Así era mi vida ahora, como debería ser siempre: primero ella, la sensación de mi alma volviéndose una capa protectora a su alrededor, haciéndose consciente de sí misma al sentir la calidez que desprendía su cuerpo templando su ardor. Su aroma flotaba hacia mí como el perfume de la sal marina hacia la parte alta del único faro que impedía que las calas más maravillosas del mundo terminaran infestadas de naufragios.
La percibía incluso en sueños, su calidez, su suavidad, su desnudez, la mezcla afrutada de manzana, maracuyá y sexo con que empapaba mi almohada cada vez que dormíamos juntos.
Por eso le había pedido la noche anterior que durmiera conmigo: porque antes que resacoso, estaba enamorado de ella. Así que una resaca del demonio, como había tenido pocas en mi vida y como no debería estar sufriendo con lo poco que había bebido la noche anterior, se volvía una ligera molestia con su cuerpo de bronce tumbado a mi lado.
Me desperté antes que ella, lo que me dio una ventaja que no pensaba desaprovechar. Cuando abrí los ojos lentamente, descubrí que el sol había ascendido más de lo normal en el cielo, arrastrando el cuadrado de luz por mi habitación hasta nuestras caderas, en lugar de arañando los pies de mi cama como un gatito que quisiera compartirla conmigo. No me había despertado con el amanecer, y por un momento lamenté la oportunidad que había perdido de grabarle un videomensaje en el que también apareciera ella. Aquellos videomensajes en que yo no estaba solo habían escalado puestos en nuestro ránking de cosas preferidas del mundo hasta convertirse en nuestros preferidos, no sólo por lo bien que me quedaban sino por lo que representaban: otra noche más que habíamos pasado juntos, bien con sexo, o bien en simple compañía, lo cual apreciaba igual que las noches de placer.
Bueno… tal vez no exactamente igual que las noches de placer. A fin de cuentas, por mucho que lo nuestro nunca se hubiera basado exclusivamente en lo físico, sí que al menos había germinado ahí, cosa que no podíamos dejar de tener en cuenta.
Vale, prefería mil veces follar con ella a no hacer nada, pero tampoco me quejaba si nos tocaba noche de arrumacos.
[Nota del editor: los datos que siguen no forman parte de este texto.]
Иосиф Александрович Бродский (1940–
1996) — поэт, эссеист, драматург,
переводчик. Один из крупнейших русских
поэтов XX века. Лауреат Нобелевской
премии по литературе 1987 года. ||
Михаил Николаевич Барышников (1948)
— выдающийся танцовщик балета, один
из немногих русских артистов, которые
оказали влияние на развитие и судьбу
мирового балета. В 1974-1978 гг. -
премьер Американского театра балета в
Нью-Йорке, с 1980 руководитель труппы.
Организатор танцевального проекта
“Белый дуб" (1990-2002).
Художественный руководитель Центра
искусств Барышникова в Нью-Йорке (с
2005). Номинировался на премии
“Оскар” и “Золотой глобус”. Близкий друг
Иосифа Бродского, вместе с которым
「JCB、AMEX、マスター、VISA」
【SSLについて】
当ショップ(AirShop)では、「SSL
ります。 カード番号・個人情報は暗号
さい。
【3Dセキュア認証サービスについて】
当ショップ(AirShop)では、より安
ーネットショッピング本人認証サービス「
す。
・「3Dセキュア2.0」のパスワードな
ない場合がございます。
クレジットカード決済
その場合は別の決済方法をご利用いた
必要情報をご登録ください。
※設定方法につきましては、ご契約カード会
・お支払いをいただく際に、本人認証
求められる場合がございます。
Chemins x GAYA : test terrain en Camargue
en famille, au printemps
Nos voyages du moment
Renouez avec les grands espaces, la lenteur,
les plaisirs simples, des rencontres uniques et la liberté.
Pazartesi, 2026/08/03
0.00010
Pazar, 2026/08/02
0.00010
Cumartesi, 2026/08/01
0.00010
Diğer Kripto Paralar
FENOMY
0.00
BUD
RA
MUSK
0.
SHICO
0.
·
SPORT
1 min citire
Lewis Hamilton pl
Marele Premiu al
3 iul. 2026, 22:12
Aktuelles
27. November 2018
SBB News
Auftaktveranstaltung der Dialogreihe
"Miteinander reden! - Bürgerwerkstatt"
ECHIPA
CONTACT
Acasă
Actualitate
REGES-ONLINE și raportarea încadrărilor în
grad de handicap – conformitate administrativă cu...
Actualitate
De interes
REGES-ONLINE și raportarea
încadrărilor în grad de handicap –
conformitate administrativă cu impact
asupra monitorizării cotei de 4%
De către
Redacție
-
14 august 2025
Ignorando las quejas de mis costillas, a las que aún no les había permitido comenzar a recuperarse, me puse de costado para poder mirarla. Sabrae me daba la espalda, con sus rizos derramándose sobre la almohada y el colchón, igual que una cascada mitológica en la que no me sorprendería encontrar ninfas. Sus hombros subían y bajaban al compás de su respiración, tenía los pies entrelazados debajo de las sábanas, con la punta de un pulgar tocándome la rodilla, asegurándose de que siguiera allí…
… y una mano alargada en mi dirección, buscando la mía, abandonada a su suerte ahora que yo me había movido y la había soltado nada más despertarme.
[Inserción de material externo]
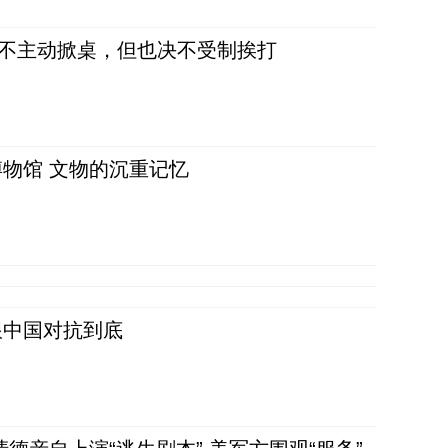
，不主动掀桌，但也决不受制挨打
物馆 文物的沉重记忆
跟中国对抗到底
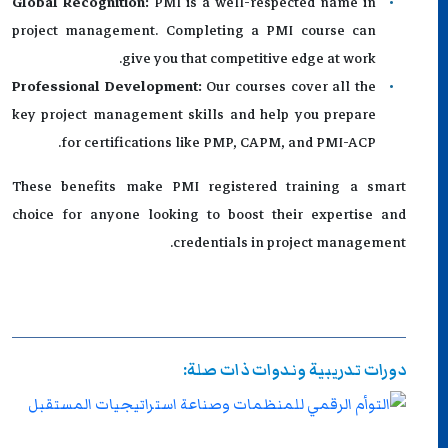
Global Recognition:
PMI is a well-respected name in
project management. Completing a PMI course can
give you that competitive edge at work.
Professional Development:
Our courses cover all the
key project management skills and help you prepare
for certifications like PMP, CAPM, and PMI-ACP.
These benefits make PMI registered training a smart
choice for anyone looking to boost their expertise and
credentials in project management.
دورات تدريبية وندوات ذات صلة:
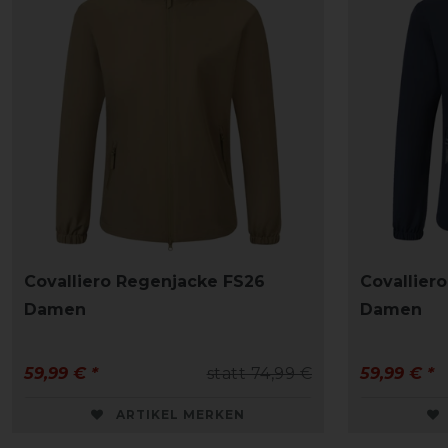
Covalliero Regenjacke FS26
Covallier
Damen
Damen
59,99 € *
statt 74,99 €
59,99 € *
ARTIKEL MERKEN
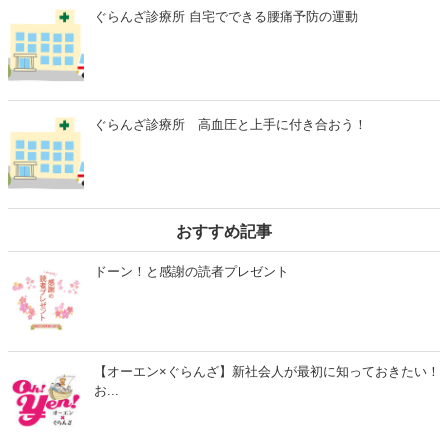
ぐらんざ診療所 自宅でできる腰痛予防の運動
ぐらんざ診療所 高血圧と上手に付き合おう！
おすすめ記事
ドーン！と感謝の読者プレゼント
【オーエン×ぐらんざ】新社会人が最初に知っておきたい！
お...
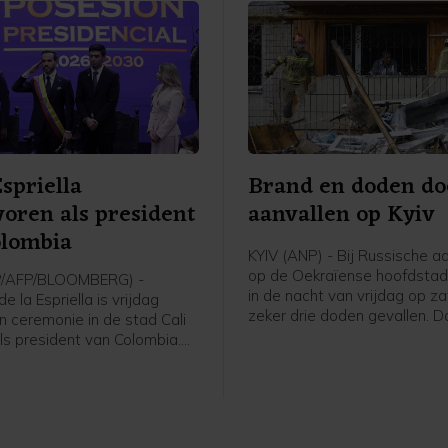
Espriella
Brand en doden do
oren als president
aanvallen op Kyiv
olombia
KYIV (ANP) - Bij Russische a
op de Oekraïense hoofdstad 
P/AFP/BLOOMBERG) -
in de nacht van vrijdag op z
e la Espriella is vrijdag
zeker drie doden gevallen. D
n ceremonie in de stad Cali
de militaire gouverneur van 
ls president van Colombia.
Tymoer Tkatsjenko. Onder de
e Verenigde Staten
doden in voorstad Brovary z
rechtse politicus won in juni
kind zijn. Drie mensen raakt
r dan een procentpunt de
en.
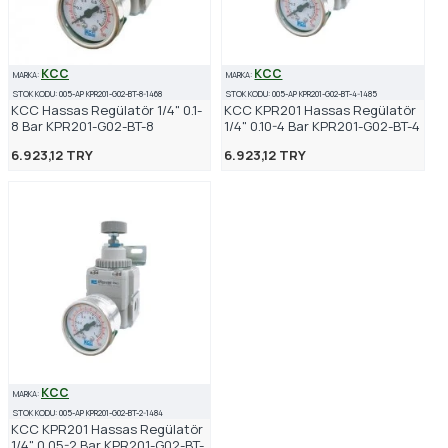
KCC
KCC
MARKA:
MARKA:
STOK KODU:
005-AP KPR201-G02-BT-8-1468
STOK KODU:
005-AP KPR201-G02-BT-4-1485
KCC Hassas Regülatör 1/4" 0.1-
KCC KPR201 Hassas Regülatör
8 Bar KPR201-G02-BT-8
1/4" 0.10-4 Bar KPR201-G02-BT-4
6.923,12 TRY
6.923,12 TRY
KCC
MARKA:
STOK KODU:
005-AP KPR201-G02-BT-2-1484
KCC KPR201 Hassas Regülatör
1/4" 0.05-2 Bar KPR201-G02-BT-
Porque ah, sí. Ésa era una costumbre que los dos habíamos comprobado despertándonos a horas distintas: nos buscábamos en sueños. Siempre, siempre, siempre teníamos que estar en contacto. Necesitábamos tocarnos en todo momento, ya fuera rodeándonos con los brazos, apoyando la nariz en la espalda o el hombro del otro, pasándonos una pierna por encima o, en los casos más extremos en que nos ofrecíamos distancia y a la vez necesitábamos cercanía, nos cogíamos de la mano sin tan siquiera darnos cuenta. Los dos habíamos comprobado un par de mañanas ese pequeño gesto nuestro, pero siempre habíamos pensado que se trataba de una artimaña del otro al despertarse a solas en medio de la noche, hasta que un día yo lo comenté desayunando y Sabrae me dijo que creía que era algo que hacía cuando me despertaba al amanecer.
-Cuando me he despertado esta mañana, ya nos estábamos cogiendo de la mano-contesté, y ella parpadeó despacio.
-¿Y te has despertado antes a lo largo de la noche?
-No. ¿Y tú?
Sonrió, una sonrisa amplia extendiéndose por su boca con la seguridad con la que el verano se asentaba sobre Mykonos.
-No.
Yo me había acercado la taza a los labios y la había sostenido frente a estos para darle más énfasis a lo que estaba a punto de decir, como hacían en las pelis.
-Somos material de fanfic, ¿eh?-bromeé, y Sabrae se había echado a reír. Por aquel entonces, Sabrae y sus amigas ya me habían instruido suficiente en el mundo de los famosos como para saber que muchas dedicaban sus ratos libres a escribir historias sobre sus ídolos en cualquier situación, aumentando aún más su leyenda.